In words, the velocity is unchanged, up to Gaussian perturbation. The position changes proportionally to the velocity in the corresponding dimension.

The observations $(\tilde{z}_{1t}, \tilde{z}_{2t})_t$ are modeled as

$$ \bY_t = (\tilde{z}_{1t}, \tilde{z}_{2t}), \quad H = \begin{pmatrix} 1 & 0 & 0 & 0\\ 0 & 1 & 0 & 0\\ \end{pmatrix}. $$

In words, we only observe the positions, up to Gaussian noise.

3 Implementing the Kalman filter

In [2]:
function lgSamplePath(ss, os, F, H, Q, R, x_1, T)

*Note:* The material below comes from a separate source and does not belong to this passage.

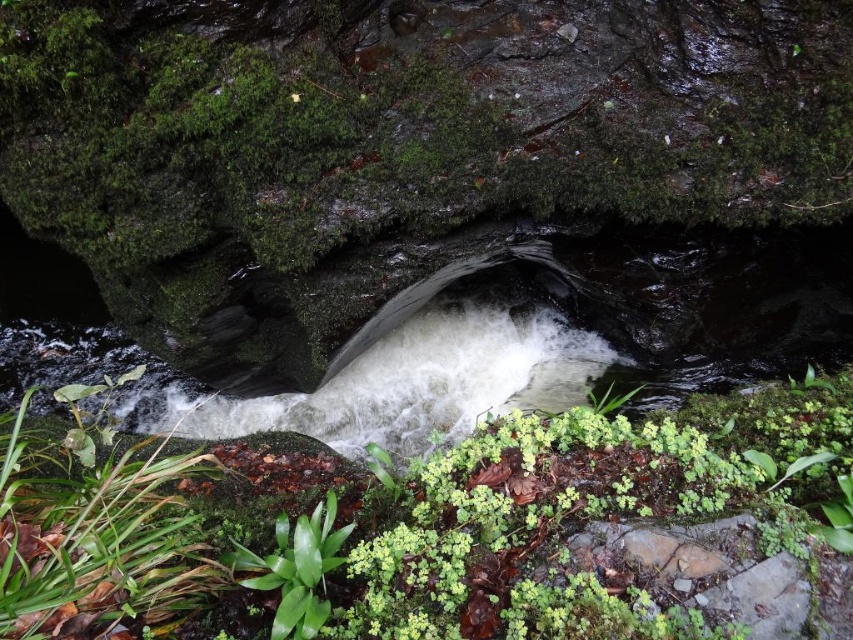 From the picture: You are standing at the edge of the waterfall and see the green leafy plant at center and the green leafy plant at lower left. Which one is closer to your current position?

The green leafy plant at lower left is closer to your current position because it is located below the green leafy plant at center.

You are standing at the bottom of the waterfall and want to reach the green leafy plant at center. Which direction should you move relative to the waterfall to reach it?

The green leafy plant at center is located at the coordinates 0.808 on the x axis and 0.515 on the y axis. Since you are at the bottom of the waterfall, moving towards the center point would require moving upwards and to the right.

    x, y = zeros(ss,T), zeros(os,T);
    x[:,1] = x_1;
    ey = zeros(os);
    rand!(MvNormal(zeros(os),R),ey);
    y[:,1] = H*x[:,1] .+ ey;
    for t = 2:T
        ex = zeros(ss);
        rand!(MvNormal(zeros(ss),Q),ex);
        x[:,t] = F*x[:,t-1] .+ ex;
        ey = zeros(os);
        rand!(MvNormal(zeros(os),R),ey);
        y[:,t] = H*x[:,t] .+ ey;
    end
    return x, y
end
Out[2]:
lgSamplePath (generic function with 1 method)
In [3]:
ss = 4; # state size
os = 2; # observation size
F = [1 0 1 0; 0 1 0 1; 0 0 1 0; 0 0 0 1]; 
H = [1 0 0 0; 0 1 0 0];
Q = 0.01*Diagonal(ones(ss));
R = 3*Diagonal(ones(os));
initmu = [8; 10; 1; 0];
initV = 3*Diagonal(ones(ss));
T = 50;
x, y = lgSamplePath(ss, os, F, H, Q, R, initmu, T);
In [4]:
plot(x[1,:], x[2,:], 
    legend=false, xlims=(minimum(x[1,:])-5,maximum(x[1,:])+5),
    ylims=(minimum(x[2,:])-5,maximum(x[2,:])+5),
    markershape=:xcross, alpha=0.5)
scatter!(y[1,:],y[2,:])
Out[4]:
In [5]:
function kalmanUpdate(ss, A, C, Q, R, yt, prevmu, prevV)

    mupred = A*prevmu;
    Vpred = A*prevV*A' .+ Q;
    e = yt .- C*mupred; # error (innovation)
    S = C*Vpred*C' .+ R;
    Sinv = inv(S);
    K = Vpred*C'*Sinv; # Kalman gain matrix
    munew = mupred .+ K*e;
    Vnew = (Diagonal(ones(ss)) .- K*C)*Vpred;
    return munew, Vnew
end
Out[5]:
kalmanUpdate (generic function with 1 method)
In [6]:
function kalmanFilter(ss, os, y, A, C, Q, R, initmu, initV, T)

    mu = zeros(ss, T);
    V = zeros(ss, ss, T);
    mu[:,1] = initmu;
    V[:,:,1] = initV;
    for t=2:T
        mu[:,t], V[:,:,t] = kalmanUpdate(ss, A, C, Q, R, 
            y[:,t], mu[:,t-1], V[:,:,t-1])
    end
    return mu, V
end
Out[6]:
kalmanFilter (generic function with 1 method)
In [7]:
mu, V = kalmanFilter(ss, os, y, F, H, Q, R, initmu, initV, T)
plot!(mu[1,:], mu[2,:], 
    markershape=:rect, linewidth=2)
Out[7]:
In [8]:
dobs = x[1:2,:] - y[1:2,:]
mse_obs = sqrt(sum(dobs.^2))
Out[8]:
16.94065141843803
In [9]:
dfilt = x[1:2,:] - mu[1:2,:]
mse_filt = sqrt(sum(dfilt.^2))
Out[9]:
12.254009107771452

We indeed observe a reduction.

4 Missing data [optional]

We can also allow for the possibility that some observations are missing. Imagine for instance losing GPS signal while going through a tunnel. The recursions above are still valid, with the only modification that the $\bY_t$ and $H$ terms are dropped at those times $t$ where there is no observation. Julia has a convenient missing type to handle this situation.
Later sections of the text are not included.